トマス様は、屈辱に顔を歪めて邸から出て行った。
後日。
「アウリス嬢、巷に広がりつつある公衆衛生というものは貴女が広めたと言うのは本当ですか?何故ですか。貴女には知識も経験も無い筈です。え?ひらめき?そんな、思いつきで…そんな画期的な事が…。でも実際に死亡率が下がって…。スラム街を見た?私だって報告書でスラムの現状は知って…それほどまでに酷いのですか?」
さすが天才。情報収集力と行動力がすごい。
アウリスは、この世界の医療水準が前世とかけ離れている様を目の当たりにし、居てもたってもいられず持てる知識を、公爵家の名の下に広めていたのだ。
清潔にしろ、衛生を徹底しろ。そう言われても日々の生活に一杯一杯なスラム街の住人に響く訳が無い。

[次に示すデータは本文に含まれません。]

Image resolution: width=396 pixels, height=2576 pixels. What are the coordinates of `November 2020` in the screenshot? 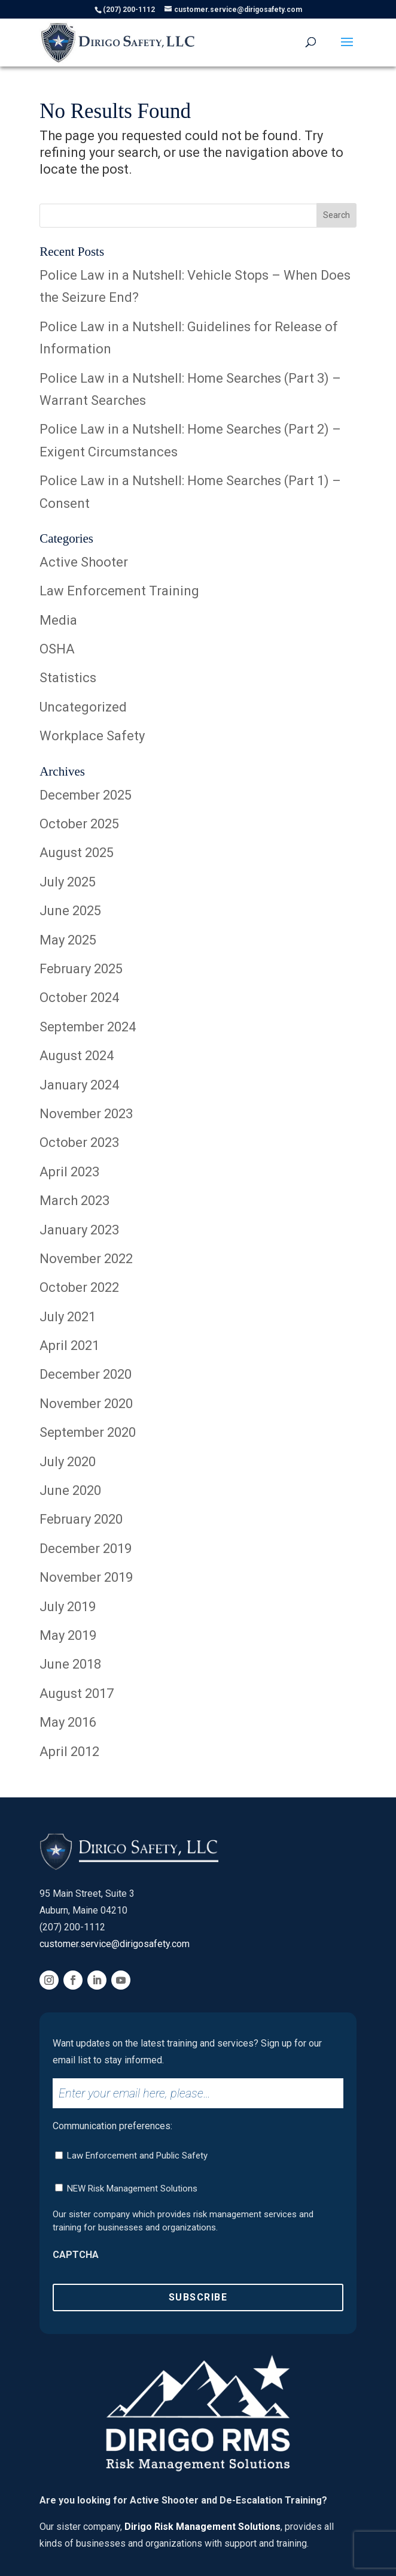 It's located at (86, 1403).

援助金だって渡すだけで、使い方も指導も無い。特権階級は本当の意味で、貧困層に何が必要か分かっていないのだ。
(青年海外協力隊を経験した人に、話を聞いていて良かった)
わたくしの話を聞いてカルチャーショックを受けたトマス様は、知識の量が人の価値を決めるのではないと気付き、女性への偏見も無くなった。
それからまるで、賢者に師事する弟子の様な態度になったトマス様だけど、険悪な雰囲気はなくなったので良しとしよう。